The Walking Dead Finds Religion In the Compelling, Odd Spinoff Daryl Dixon

AMC’s main property must tremble in the aftermath of “The Last of Us”‘ success at HBO, as I pointed out in my review of the previous “Walking Dead” offshoot “Dead City” months ago. Comparisons are now impossible to avoid with their most recent spinoff, “Daryl Dixon”: Send a veteran, traumatized zombie killer and a tiny child who will usher in humanity’s future on a lonesome, perilous trek to bring the child to safety. That’s “The Last of Us” and “Daryl Dixon” to the point that Craig Mazin and Naughty Dog should give their copyright attorneys a quick call.

There is something inherently compelling about “Daryl Dixon”‘s pared-down, laser-focused presentation, despite all the repetition and trademark oddness of AMC’s most recent attempt to prolong the life of its universe. It’s a ripoff and a spinoff all rolled into one, but it also provides a beloved character the spotlight he was denied in his main program.

The character in question is, of course, the titular Daryl, who is shown in the first minutes of the series premiere perilously washing ashore in France. For the majority of the season, the reasons for his entrance are unclear, and Norman Reedus himself appears baffled as to his purpose in this place. (After all, we last saw him riding his motorcycle to an unknown location in the “Walking Dead” conclusion.)

Soon after being taken in by a convent of fierce nuns who are equipped to fight off both des morts-vivants and the “guerriers,” paramilitary groups that prowl the countryside in search of a mystery villain, our lost traveler finds a new purpose in this strange place. Soon after, he is chosen to accompany a young man named Laurent (Louis Puech Scigliuzzi) to the enigmatic sanctuary known as The Nest, where the nuns proclaim that Laurent is a “miracle” who would herald in a new period of humanity in this broken planet. The two set out to cross the walker-filled countrysides and cobblestone alleys of London under Isabelle’s guidance (“The Essex Serpent”‘s), a warrior nun with multiple ties to Laurent’s unusual provenance.

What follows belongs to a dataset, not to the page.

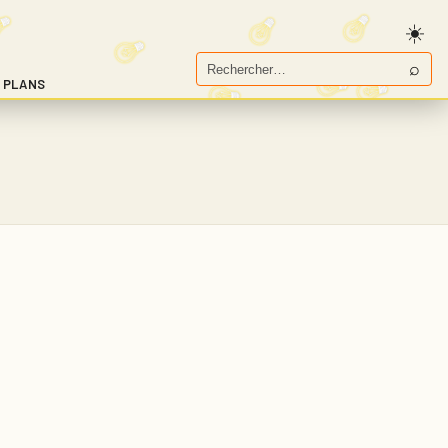
⌕
Rechercher
 PLANS
sur
Game.fr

It’s no secret that “Daryl Dixon” was initially intended to be a “Daryl & Carol” spinoff, but Melissa McBride ultimately decided against taking part. Although Reedus was on the original show for practically the entire run, he had very little to do as the cast continued expanding around him, and the renewed focus on Daryl alone is very welcome. Here, Reedus is prominently featured and provides an exceptionally captivating lead: Showrunner David Zabel (“ER”) employs this biker-in-King-Arthur’s-Court feel to test the limits of Daryl’s reserve despite the fact that he is still buttoned down, brusque, and gruff.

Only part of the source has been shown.